Like thousands of other anglers, I’ve pursued white and yellow perch, largemouth bass and black crappie along the upper reaches of the Pocomoke River, a state-appointed Scenic River since 1971. After 66 miles, it feeds into Pocomoke Sound, where I’ve caught croakers, spot and other drums, as well as downed pintails, widgeon and gadwalls in winter over its eel grass beds.

I guess my point is that river fishing means different things to different people. Take the Potomac, our nation’s river. Running 400-plus miles from its origins in the mountains, it snakes through parts of four states and Washington, D.C. before emptying at the broad reaches between Point Lookout and Smith Point. While a lower Potomac fishermen is likely to focus on trolling or jigging for rockfish in the fall, a mid-river angler is probably casting to be a part of the Potomac’s world-class largemouth bass fishery, or perhaps to catch a blue catfish, whereas in the river’s upper freshwater reaches, smallmouth bass, trout or even walleye become the quarry. Different boats, gear and tactics are required for each section of river. And that’s just what’s going on in autumn. It’s a different ballgame in the spring with the arrival of hickory and American shad. 

As Thanksgiving approaches, many Chesapeake sports split their time between fishing and waterfowling. Rockfishing in many Bay rivers in November remains a viable option, though typically it isn’t as good as it is in October. Trolling bucktails on 20-pound outfits can be effective over patches of live bottom—oyster and shell beds. In shallower waters, topwater plugs can draw strikes, but I’ve found soft plastic lures, especially paddletails, catch better. Fly patterns that mimic mummichog and killifish minnows, or young-of-the-year perch or bunker work for me. For those deep river holes where chunky rockfish and white perch gather as the surface waters get colder, tandem-rigged feather jigs, or metal jigs like Lil’ Bunkers, Stingsilvers or locally made trout bombs remain my go-to lures.

Fluctuating weather defines late autumn on the Chesapeake. One day it’s bluebird gorgeous with light winds and slick-calm seas, and the fish are snapping. The next day it’s blowing 20-plus knots down from the Northwest, or angrily spitting at us in the form of a Nor’Easter. These are
the days when river fishing really shines, offering shelter and opportunity, salvaging an otherwise non-fishable day on the water. And as the days become shorter in the run-up to the holidays, a quick morning or afternoon trip on your river again is the perfect anecdote to a long day of work. Even if the fishing is slow, there’s an abundance of fauna to hold your attention. You might see a whitetail deer paddling to the far bank, flocks of newly arrived ducks, or even loons driving bait on their layover before venturing farther south.
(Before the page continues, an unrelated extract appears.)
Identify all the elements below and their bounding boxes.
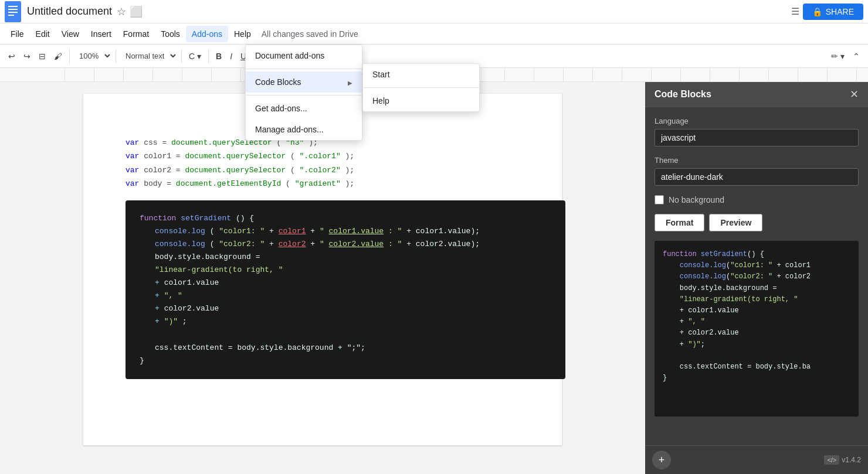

River fishing is best experienced on nature’s terms. That sometimes means missing sleep or dinner or both. Some of my most enduring river memories has been when the weather is a bit off. Tinged by fog or mist, a river will reveal its raw beauty. There’s an intimacy in fishing your home river that’s usually not found on the open Chesapeake. So much so that when friends ask where you caught that pretty perch or rockfish, you simply reply, “the river.” That should tell them all they need to know. 

Though it takes time on the water to learn the rhythms of your river, it is time well spent. And while home waters can be generous with their charms, they never completely give up all of their secrets. Surprises abound each year, inspiring further exploration and curiosity. Hopefully, your image of fall river fishing is unique. Here’s mine, just the same:

Orphaned cirrus clouds drift aloft, drawing my gaze to spears of fading sunlight that cast long, shimmering shadows across the river’s edge. Lost in the moment, my focus is snapped back by a thunderous strike from a portly rockfish intent on wrecking my lure. The hapless fish is pulled from waters so familiar, yet, in some ways from a river I’m just beginning to get to know.